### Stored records
──────────────────────────────

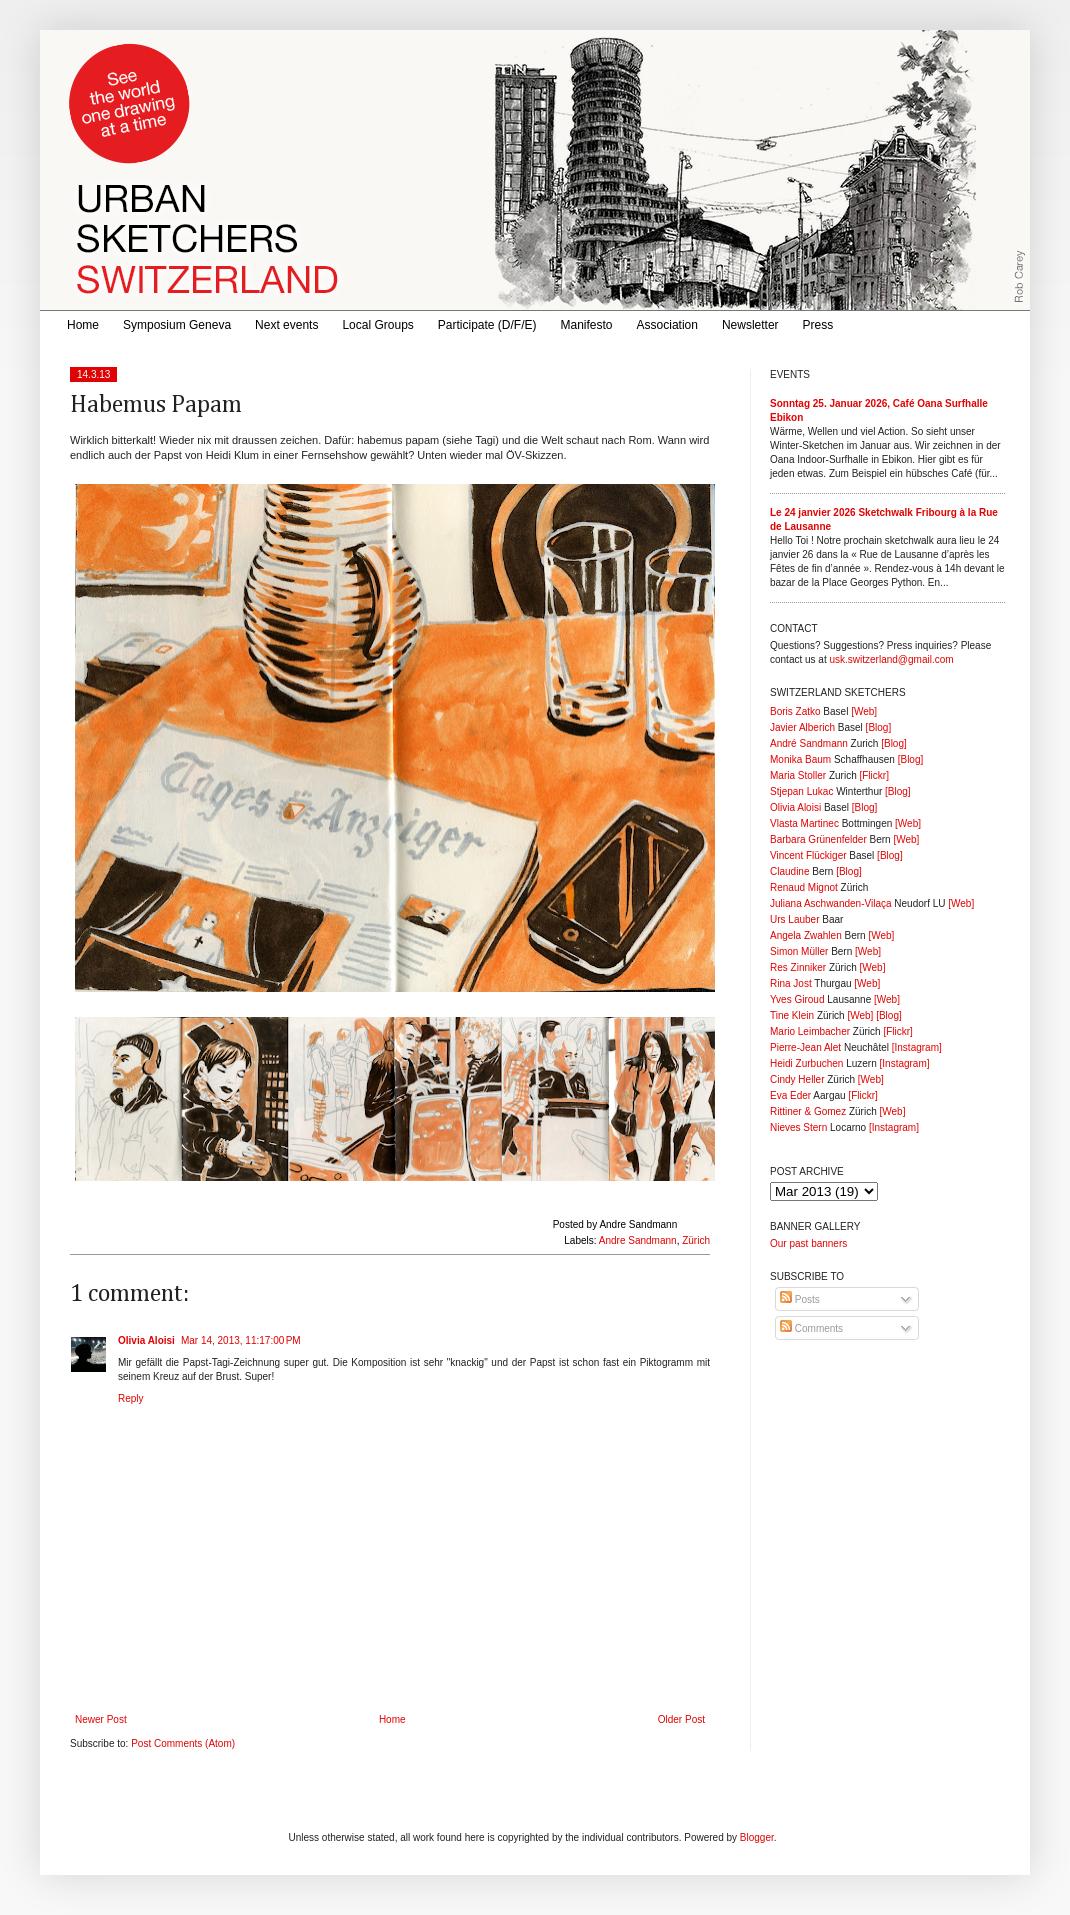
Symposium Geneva (177, 325)
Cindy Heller (797, 1079)
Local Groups (377, 325)
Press (818, 325)
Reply (131, 1398)
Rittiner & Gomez (808, 1111)
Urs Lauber (794, 919)
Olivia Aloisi (146, 1340)
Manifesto (587, 325)
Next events (286, 325)
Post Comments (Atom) (183, 1743)
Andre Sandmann (638, 1240)
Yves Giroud (797, 999)
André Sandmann (809, 743)
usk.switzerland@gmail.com (891, 659)
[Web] (864, 711)
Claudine (789, 871)
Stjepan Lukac (801, 791)
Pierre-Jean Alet (805, 1047)
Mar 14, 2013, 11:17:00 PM (241, 1340)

──────────────────────────────

### WHAT YOU HAVE TO DO
The expected output is the lines from the one with "Yves Giroud (797, 999)" through the end of the data, exactly as written and nothing more.

### ANSWER TO THE EXERCISE
Yves Giroud (797, 999)
André Sandmann (809, 743)
usk.switzerland@gmail.com (891, 659)
[Web] (864, 711)
Claudine (789, 871)
Stjepan Lukac (801, 791)
Pierre-Jean Alet (805, 1047)
Mar 14, 2013, 11:17:00 PM (241, 1340)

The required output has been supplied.